_AVAILABLE DATA_:
-*-*-
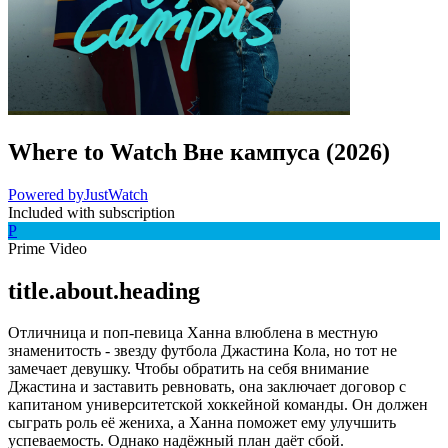
Where to Watch
Вне кампуса
(
2026
)
Powered by
JustWatch
Included with subscription
P
Prime Video
title.about.heading
Отличница и поп-певица Ханна влюблена в местную
знаменитость - звезду футбола Джастина Кола, но тот не
замечает девушку. Чтобы обратить на себя внимание
Джастина и заставить ревновать, она заключает договор с
капитаном университетской хоккейной команды. Он должен
сыграть роль её жениха, а Ханна поможет ему улучшить
успеваемость. Однако надёжный план даёт сбой.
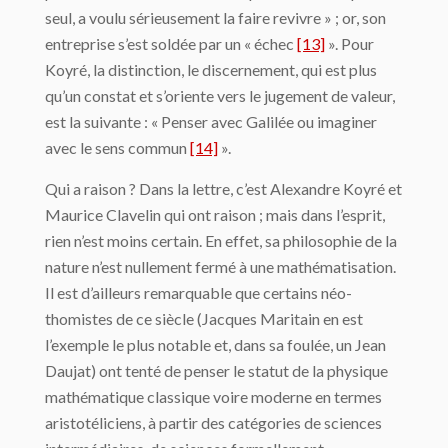
seul, a voulu sérieusement la faire revivre » ; or, son
entreprise s’est soldée par un « échec
[13]
». Pour
Koyré, la distinction, le discernement, qui est plus
qu’un constat et s’oriente vers le jugement de valeur,
est la suivante : « Penser avec Galilée ou imaginer
avec le sens commun
[14]
».
Qui a raison ? Dans la lettre, c’est Alexandre Koyré et
Maurice Clavelin qui ont raison ; mais dans l’esprit,
rien n’est moins certain. En effet, sa philosophie de la
nature n’est nullement fermé à une mathématisation.
Il est d’ailleurs remarquable que certains néo­
thomistes de ce siècle (Jacques Maritain en est
l’exemple le plus notable et, dans sa foulée, un Jean
Daujat) ont tenté de penser le statut de la physique
mathématique clas­sique voire moderne en termes
aristotéliciens, à partir des catégories de sciences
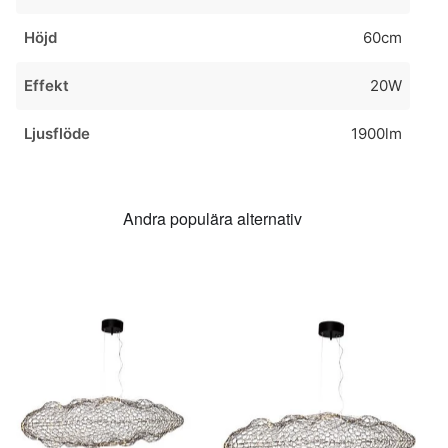
Höjd
60cm
Effekt
20W
Ljusflöde
1900lm
Andra populära alternativ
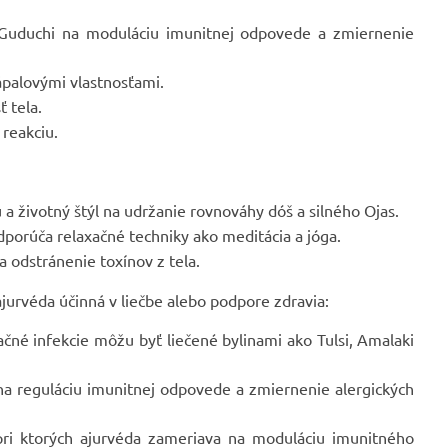
Guduchi na moduláciu imunitnej odpovede a zmiernenie
ápalovými vlastnosťami.
 tela.
reakciu.
a životný štýl na udržanie rovnováhy dóš a silného Ojas.
porúča relaxačné techniky ako meditácia a jóga.
 odstránenie toxínov z tela.
jurvéda účinná v liečbe alebo podpore zdravia:
ačné infekcie môžu byť liečené bylinami ako Tulsi, Amalaki
na reguláciu imunitnej odpovede a zmiernenie alergických
 pri ktorých ajurvéda zameriava na moduláciu imunitného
-*-*-
_YOUR GOAL_: Across the lines of the material above, tally those holding the word "moduláciu" and state the number by itself.

_SOLUTION_: 2